There can be no question under the evidence that the contractor was offered what lumber he wanted at the market price, and was then shown a list purporting to contain the market price at that date. Had he ordered all his lumber at that time, it could conclusively be said that the list bound the parties to a fixed and definite price per thousand for the various sorts of lumber. But the contractor did not order his full bill of lumber; he only ordered a thousand or two feet. Nothing appears in the record to show that he was in any way obligated to buy another foot of material from this company. Was the company, then, under any agreement to continue this list price in the event there should be an advance in the market price of lumber, or could it say: "We will still furnish you lumber at the market price, but here is a new list showing the advanced price in the market?" If it had such right, then the rates per thousand were not fixed, and the mere fact that there was no change in the market during the period covered by the purchases would not alter the relations of the parties, or make the contract one for a fixed and unalterable price. Under an interpretation of the evidence as last indicated the facts would distinguish this case from the supreme court citations above given.

There has been a growing tendency in the decisions to as much liberality in the construction of the more technical requirements of the mechanic's lien law as is consistent with just regard for the rights of property owners. (Corbett v. Chambers, 109 Cal. 178, [41 Pac. 873]; McGinty v. Morgan, 122 Cal. 103, [54 Pac. 392].) And it has been repeatedly held that where the price named and the reasonable market price are the same, a variance between the lien claim and the proof in this particular is not fatal. (Acme Lumber Co. v. Wessling, 19 Cal. App. 406, [126 Pac. 167]; Lucas v. Gobbi, 10 Cal. App. 648, [103 Pac. 167]; Star Mill & Lumber Co. v. Porter, 4 Cal. App. 470, [88 Pac. 497]; Blanck v. Commonwealth Amusement Corp., 19 Cal. App. 720, [127 Pac. 805].) The following language from the opinion in California-Portland Cement Co. v. Wentworth Hotel Co., 16 Cal. App. 692, 709, [118 Pac. 103, 110], is very applicable to the suggested construction of the evidence as to the terms in this case: "The appellant contends that the evidence does not sustain the findings of the court. Considered as a whole, the evidence received in support of this claim in our opinion does sustain the finding of the court. One of the witnesses testified that the price of $9 per ton was quoted at the time some of the plastering material was ordered, and that this price was accepted; but it also reasonably appears from the evidence that it was contemplated by the parties that this material should be ordered from time to time as needed, and that the price to be paid therefor was not necessarily a uniform price of $9 per ton, but such price as might be indicated by the state of the market at the particular time the merchandise was ordered."

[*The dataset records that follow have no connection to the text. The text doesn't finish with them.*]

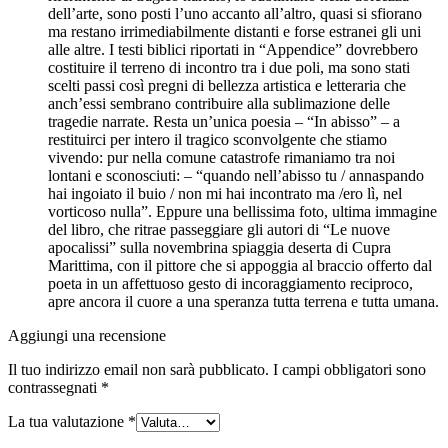
dell’arte, sono posti l’uno accanto all’altro, quasi si sfiorano
ma restano irrimediabilmente distanti e forse estranei gli uni
alle altre. I testi biblici riportati in “Appendice” dovrebbero
costituire il terreno di incontro tra i due poli, ma sono stati
scelti passi così pregni di bellezza artistica e letteraria che
anch’essi sembrano contribuire alla sublimazione delle
tragedie narrate. Resta un’unica poesia – “In abisso” – a
restituirci per intero il tragico sconvolgente che stiamo
vivendo: pur nella comune catastrofe rimaniamo tra noi
lontani e sconosciuti: – “quando nell’abisso tu / annaspando
hai ingoiato il buio / non mi hai incontrato ma /ero lì, nel
vorticoso nulla”. Eppure una bellissima foto, ultima immagine
del libro, che ritrae passeggiare gli autori di “Le nuove
apocalissi” sulla novembrina spiaggia deserta di Cupra
Marittima, con il pittore che si appoggia al braccio offerto dal
poeta in un affettuoso gesto di incoraggiamento reciproco,
apre ancora il cuore a una speranza tutta terrena e tutta umana.
Aggiungi una recensione
Il tuo indirizzo email non sarà pubblicato.
I campi obbligatori sono
contrassegnati
*
La tua valutazione
*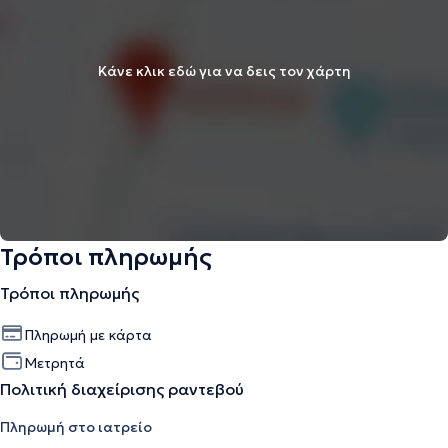
Κάνε κλικ εδώ για να δεις τον χάρτη
Τρόποι πληρωμής
Τρόποι πληρωμής
Πληρωμή με κάρτα
Μετρητά
Πολιτική διαχείρισης ραντεβού
Πληρωμή στο ιατρείο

Here, as in the case cited, the trial court found in accordance with the declarations of the claim of lien, and we think the finding was warranted by the evidence.

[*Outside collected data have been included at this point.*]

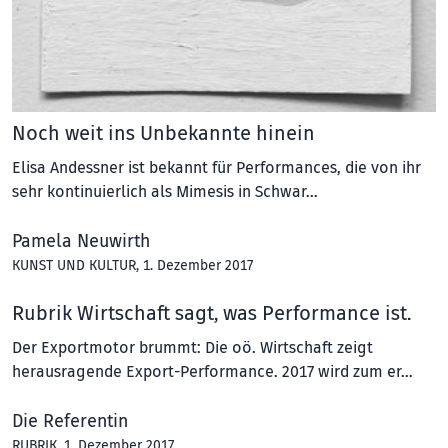
Noch weit ins Unbekannte hinein
Elisa Andessner ist bekannt für Performances, die von ihr
sehr kontinuierlich als Mimesis in Schwar…
Pamela Neuwirth
KUNST UND KULTUR
, 1. Dezember 2017
Rubrik Wirtschaft sagt, was Performance ist.
Der Exportmotor brummt: Die oö. Wirtschaft zeigt
herausragende Export-Performance. 2017 wird zum er…
Die Referentin
RUBRIK
, 1. Dezember 2017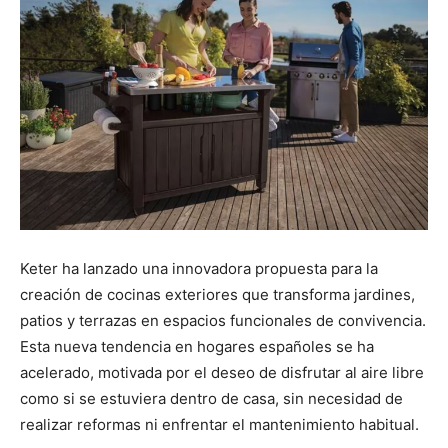
Keter ha lanzado una innovadora propuesta para la
creación de cocinas exteriores que transforma jardines,
patios y terrazas en espacios funcionales de convivencia.
Esta nueva tendencia en hogares españoles se ha
acelerado, motivada por el deseo de disfrutar al aire libre
como si se estuviera dentro de casa, sin necesidad de
realizar reformas ni enfrentar el mantenimiento habitual.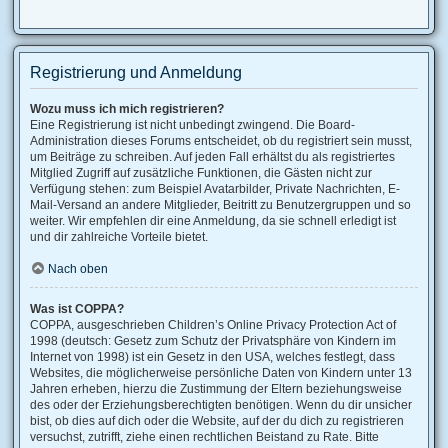
Registrierung und Anmeldung
Wozu muss ich mich registrieren?
Eine Registrierung ist nicht unbedingt zwingend. Die Board-
Administration dieses Forums entscheidet, ob du registriert sein musst,
um Beiträge zu schreiben. Auf jeden Fall erhältst du als registriertes
Mitglied Zugriff auf zusätzliche Funktionen, die Gästen nicht zur
Verfügung stehen: zum Beispiel Avatarbilder, Private Nachrichten, E-
Mail-Versand an andere Mitglieder, Beitritt zu Benutzergruppen und so
weiter. Wir empfehlen dir eine Anmeldung, da sie schnell erledigt ist
und dir zahlreiche Vorteile bietet.
Nach oben
Was ist COPPA?
COPPA, ausgeschrieben Children’s Online Privacy Protection Act of
1998 (deutsch: Gesetz zum Schutz der Privatsphäre von Kindern im
Internet von 1998) ist ein Gesetz in den USA, welches festlegt, dass
Websites, die möglicherweise persönliche Daten von Kindern unter 13
Jahren erheben, hierzu die Zustimmung der Eltern beziehungsweise
des oder der Erziehungsberechtigten benötigen. Wenn du dir unsicher
bist, ob dies auf dich oder die Website, auf der du dich zu registrieren
versuchst, zutrifft, ziehe einen rechtlichen Beistand zu Rate. Bitte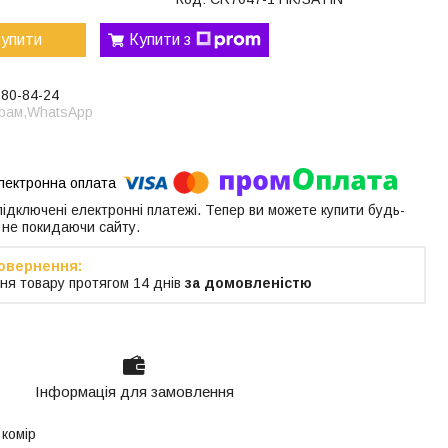
упити
Купити з
380-84-24
грам,WhatsApp
 підключені електронні платежі. Тепер ви можете купити будь-
 не покидаючи сайту.
ня товару протягом 14 днів
за домовленістю
Інформація для замовлення
 комір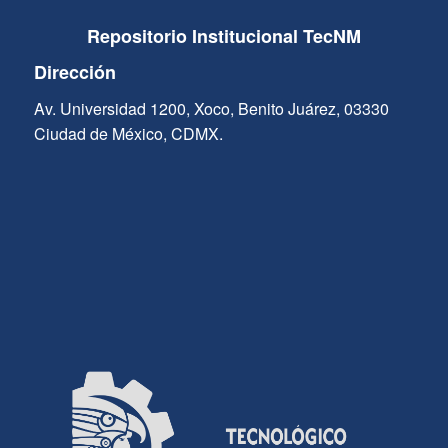
Repositorio Institucional TecNM
Dirección
Av. Universidad 1200, Xoco, Benito Juárez, 03330
Ciudad de México, CDMX.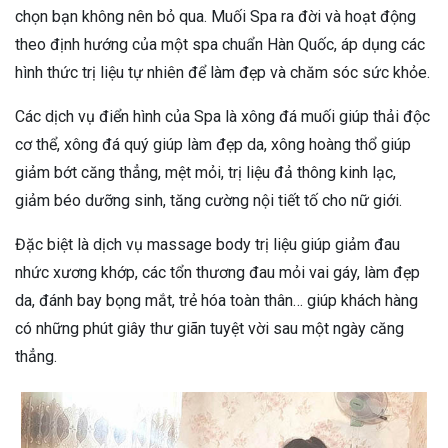
chọn bạn không nên bỏ qua. Muối Spa ra đời và hoạt động
theo định hướng của một spa chuẩn Hàn Quốc, áp dụng các
hình thức trị liệu tự nhiên để làm đẹp và chăm sóc sức khỏe.
Các dịch vụ điển hình của Spa là xông đá muối giúp thải độc
cơ thể, xông đá quý giúp làm đẹp da, xông hoàng thổ giúp
giảm bớt căng thẳng, mệt mỏi, trị liệu đả thông kinh lạc,
giảm béo dưỡng sinh, tăng cường nội tiết tố cho nữ giới.
Đặc biệt là dịch vụ massage body trị liệu giúp giảm đau
nhức xương khớp, các tổn thương đau mỏi vai gáy, làm đẹp
da, đánh bay bọng mắt, trẻ hóa toàn thân… giúp khách hàng
có những phút giây thư giãn tuyệt vời sau một ngày căng
thẳng.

[4] 3. The next point presented is as to the application of the lien law to lumber furnished to the contractor by respondent and used in making forms for concrete work in the buildings.

This matter was argued on the apparent assumption that no case in point has been decided in the appellate courts of California. This was true at the time of filing the briefs, but the question has since been definitely passed upon in a wellconsidered opinion by Mr. Presiding Justice Chipman of the third appellate district, in the case of Olson-Mahoney L. Co. v.